## EXERCISE REQUIREMENTS
Repeat every entry word for word, but leave the images out of your copy.

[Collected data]
# # # # #

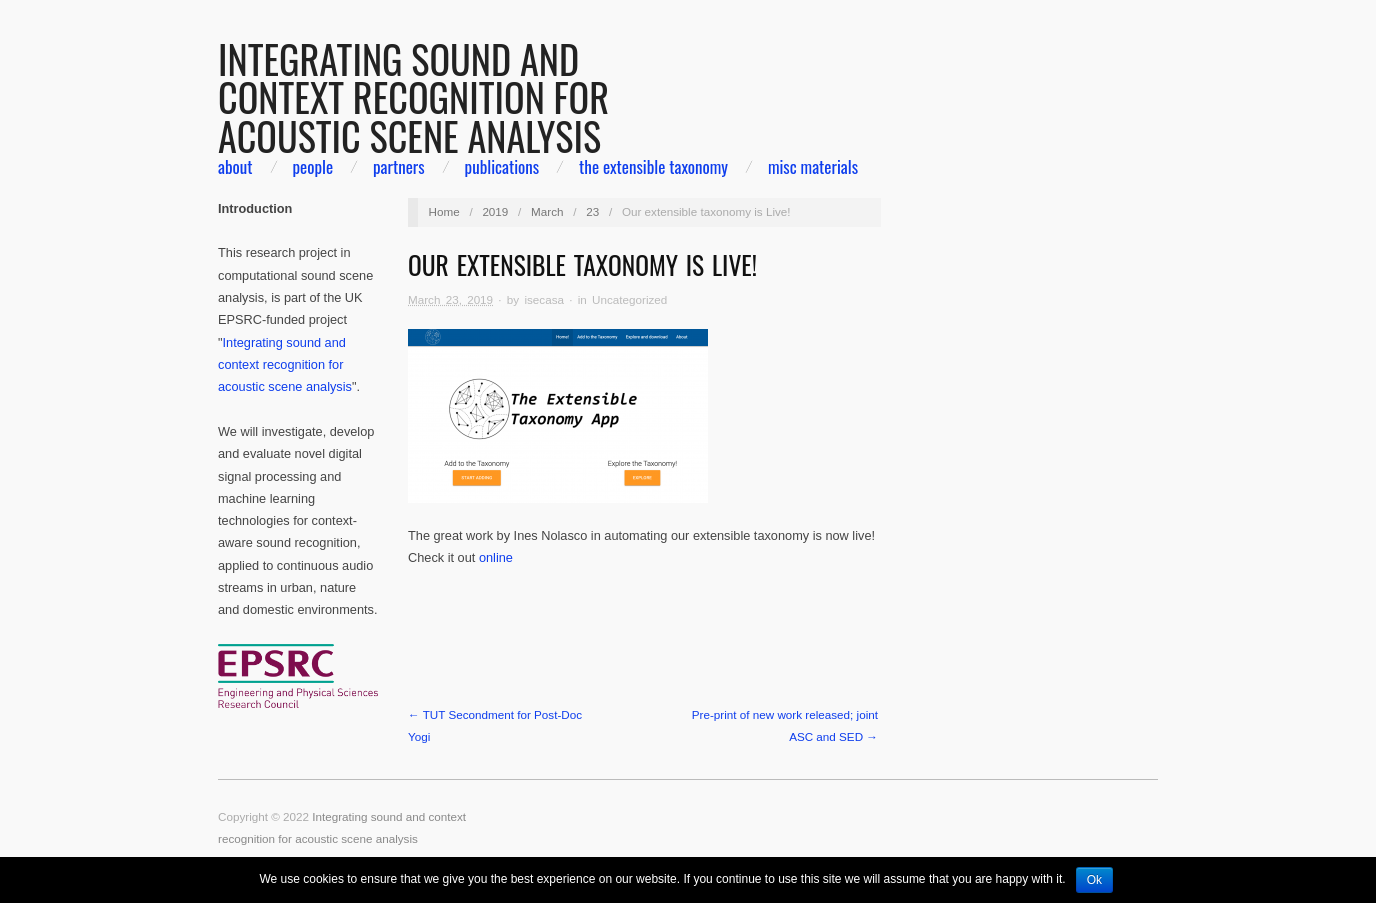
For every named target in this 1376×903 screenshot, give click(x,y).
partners (399, 166)
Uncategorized (629, 299)
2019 (495, 211)
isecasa (544, 299)
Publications (502, 166)
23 (592, 211)
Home (444, 211)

# # # # #

## TASK RESPONSE
For every named target in this 1376×903 screenshot, give click(x,y).
partners (399, 166)
Uncategorized (629, 299)
2019 (495, 211)
isecasa (544, 299)
Publications (502, 166)
23 (592, 211)
Home (444, 211)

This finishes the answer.